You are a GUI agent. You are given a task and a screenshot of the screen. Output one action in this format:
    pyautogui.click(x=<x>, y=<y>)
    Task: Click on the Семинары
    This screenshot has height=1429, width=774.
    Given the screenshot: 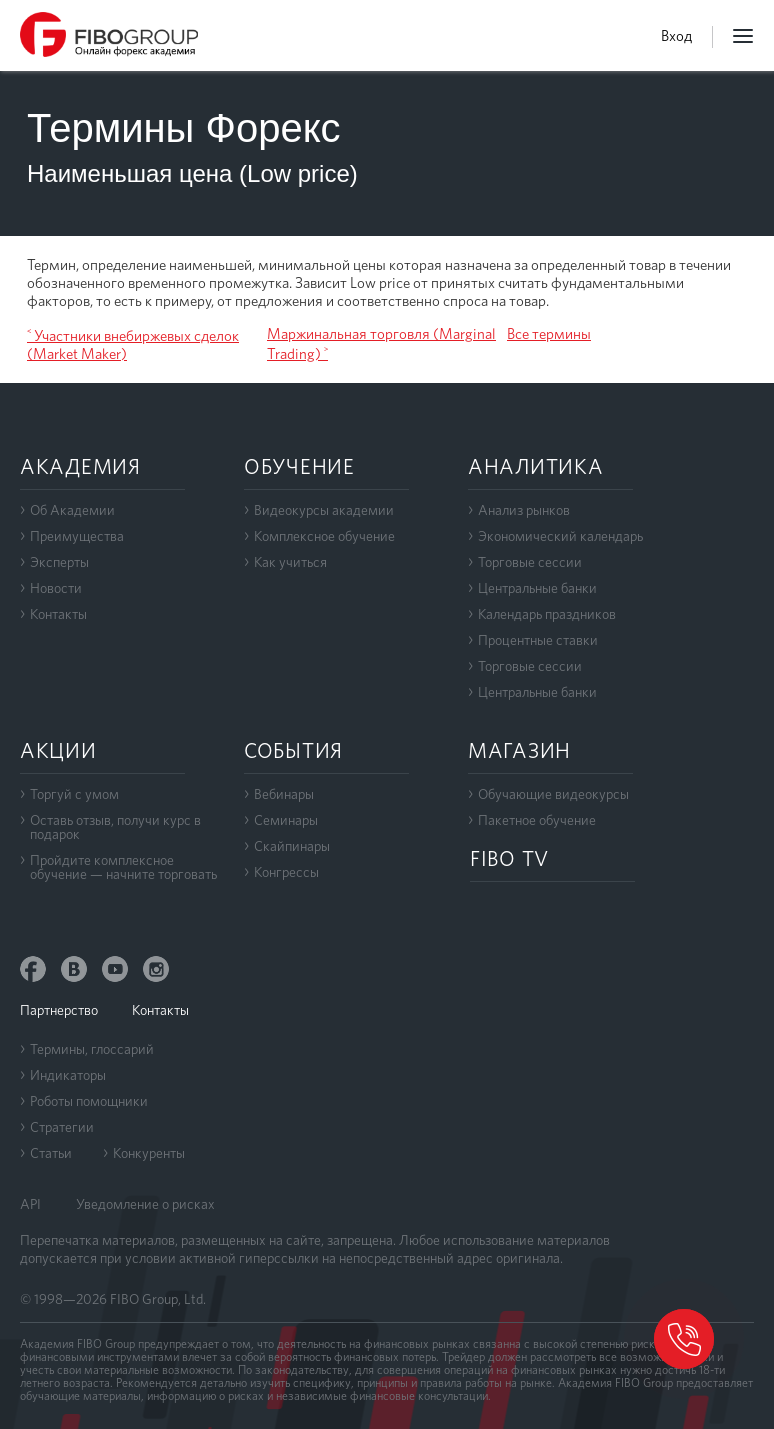 What is the action you would take?
    pyautogui.click(x=286, y=820)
◇ ◇ ◇
WORK INSTRUCTION
Output the listing above word for word, from the opening line through the line that contains "This screenshot has", and leave out everything after it.

OUTPUT
You are a GUI agent. You are given a task and a screenshot of the screen. Output one action in this format:
    pyautogui.click(x=<x>, y=<y>)
    Task: Click on the Семинары
    This screenshot has height=1429, width=774.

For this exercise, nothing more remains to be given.